Toen Petrus ontwijkend antwoorden en zich daarna verwijderen
wilde, trad hem een broer van Malchus in de weg, die hem zegde:
“Hoe! gij hier! Heb ik u niet in de Olijfhof gezien? Hebt gij mijn
broer niet gewond aan het oor?”
Petrus werd nu bijna uitzinnig van angst en, om zich van die man
te ontdoen, begon hij met de kracht van zijn driftig temperament
te vloeken en te zweren dat hij die Galileeër geenszins kende en
hij liep uit het atrium naar het binnenplein dat het huis omgaf.

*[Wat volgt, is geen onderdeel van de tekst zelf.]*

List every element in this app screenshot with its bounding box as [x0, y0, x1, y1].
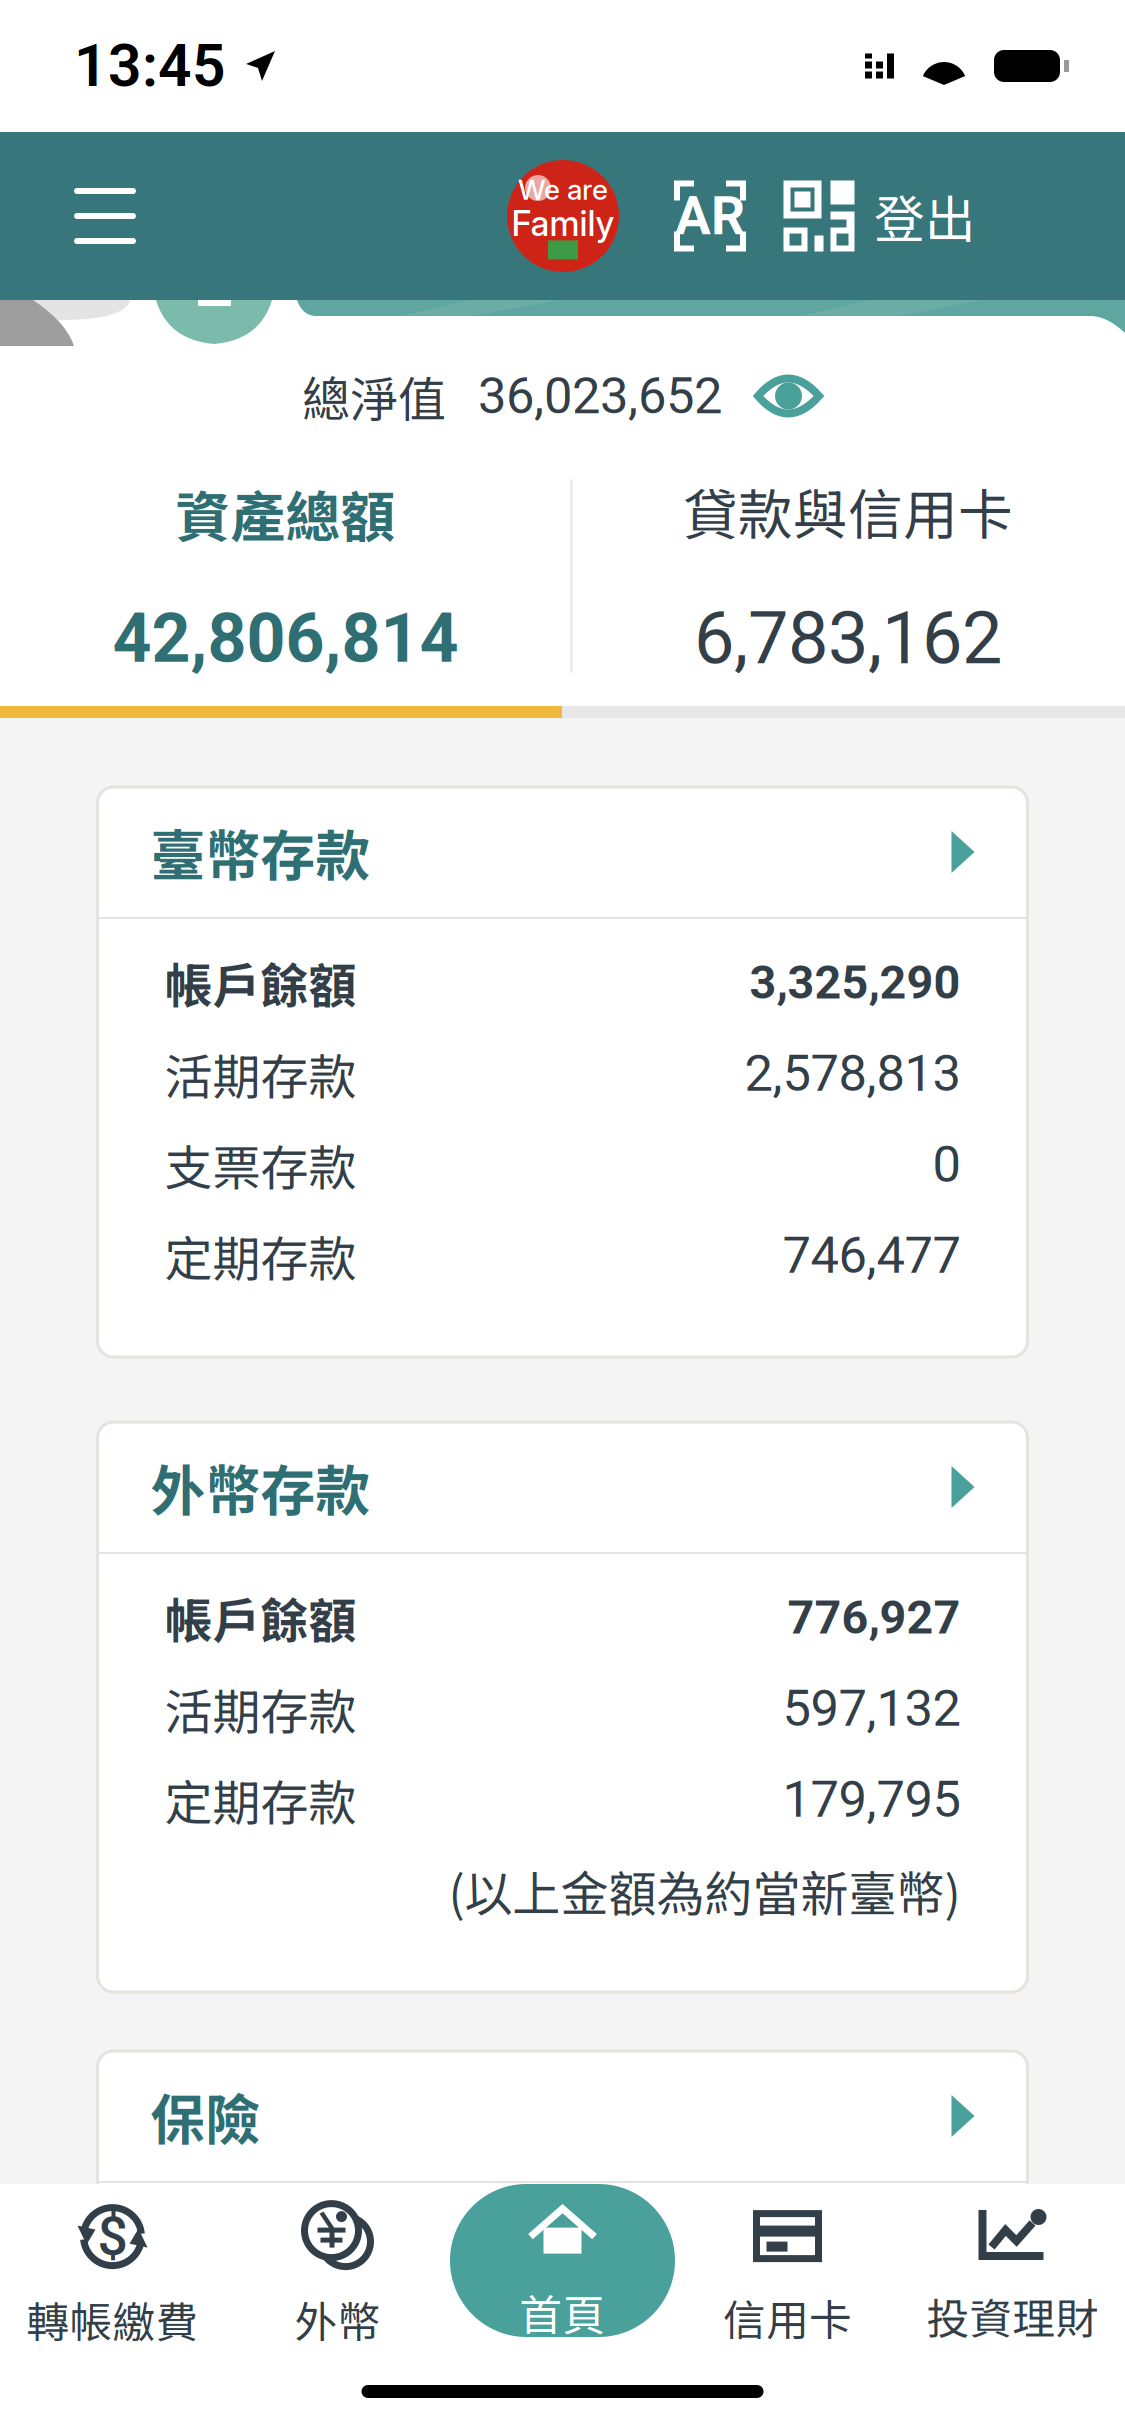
button[interactable]: Menu [0, 132, 136, 300]
staticText: 776,927 [788, 1590, 960, 1645]
button[interactable]: Scan QR code [764, 132, 874, 300]
button[interactable]: 信用卡 [675, 2184, 900, 2348]
staticText: 活期存款 [164, 1039, 356, 1108]
staticText: 外幣 [294, 2289, 380, 2350]
staticText: We are [518, 173, 608, 206]
staticText: (以上金額為約當新臺幣) [448, 1856, 960, 1925]
staticText: 13:45 [74, 32, 226, 100]
staticText: 信用卡 [723, 2287, 852, 2348]
staticText: 保險 [150, 2076, 260, 2156]
button[interactable]: 外幣存款 [98, 1422, 1028, 1552]
staticText: 3,325,290 [750, 955, 960, 1010]
staticText: 活期存款 [164, 1674, 356, 1743]
staticText: 42,806,814 [112, 599, 458, 678]
staticText: 登出 [874, 179, 976, 253]
staticText: 臺幣存款 [150, 812, 370, 892]
button[interactable]: 保險 [98, 2051, 1028, 2181]
staticText: 597,132 [782, 1679, 960, 1738]
staticText: 投資理財 [926, 2285, 1098, 2347]
staticText: 746,477 [782, 1226, 960, 1285]
staticText: Family [512, 202, 614, 244]
staticText: 外幣存款 [150, 1447, 370, 1527]
staticText: 貸款與信用卡 [683, 471, 1013, 550]
staticText: 定期存款 [164, 1765, 356, 1834]
staticText: 定期存款 [164, 1221, 356, 1290]
button[interactable]: Toggle balance visibility [754, 373, 823, 419]
staticText: 6,783,162 [694, 596, 1002, 681]
staticText: 資產總額 [176, 474, 396, 553]
button[interactable]: 投資理財 [900, 2184, 1125, 2348]
staticText: 支票存款 [164, 1130, 356, 1199]
staticText: 帳戶餘額 [164, 1583, 356, 1652]
staticText: 首頁 [520, 2282, 606, 2343]
staticText: 179,795 [782, 1770, 960, 1829]
staticText: 36,023,652 [478, 366, 722, 426]
staticText: 總淨值 [302, 361, 446, 431]
button[interactable]: AR [656, 132, 764, 300]
staticText: 轉帳繳費 [26, 2289, 198, 2350]
staticText: $ [98, 2205, 128, 2268]
button[interactable]: 首頁 [450, 2184, 675, 2348]
button[interactable]: $ [0, 2184, 225, 2348]
staticText: 帳戶餘額 [164, 948, 356, 1017]
staticText: 2,578,813 [744, 1044, 960, 1103]
button[interactable]: 登出 [874, 132, 1013, 300]
button[interactable]: 臺幣存款 [98, 787, 1028, 917]
staticText: 0 [932, 1135, 960, 1194]
staticText: AR [675, 185, 745, 247]
button[interactable]: 外幣 [225, 2184, 450, 2348]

Op dit ogenblik kraaide de haan voor de tweede maal en leidde
men ook Jezus uit de ronde zaal over het binnenplein neerwaarts
naar de kerker onder de ronde raadszaal.
Jezus wendde zich in het voorbijgaan naar Petrus en
zag hem aan met een blik vol droefheid en
erbarmen. Nu vielen met een vreselijk geweld de woorden
van Jezus Petrus te binnen: “Vóór de haan tweemaal
kraait, zult gij Mij driemaal verloochenen”, en ze
verpletterden hem bijna het hart.
In zijn kommer en angst was Petrus zijn vermetele belofte, die hij
zijn goddelijke Meester op de weg naar de Olijfhof gedaan had:
liever te sterven dan Hem te verloochenen, en de daarop gevolgde
waarschuwing van Jezus, geheel vergeten. Maar bij deze
aanblik van Jezus ontwaakte in zijn ziel het
verbrijzelend gevoel van zondeschuld: hij had gezondigd,
ontzettend gezondigd tegen zijn Meester, terwijl Hij voor hem
mishandeld en onrechtvaardig ter dood veroordeeld werd,
zwijgend het verschrikkelijkste lijden onderging en hem nog
kort te voren zo bezorgd had gewaarschuwd.
Bijna zinneloos van berouw ijlde hij naar het buitenplein van het
gerechtshuis en zijn hoofd bedekkend begon hij hevig te wenen.
Nu vreesde hij niet meer aangesproken te worden; nu was hij
bereid aan iedereen te zeggen wie hij was en welk een
verschrikkelijk kwaad zijn geweten bezwaarde.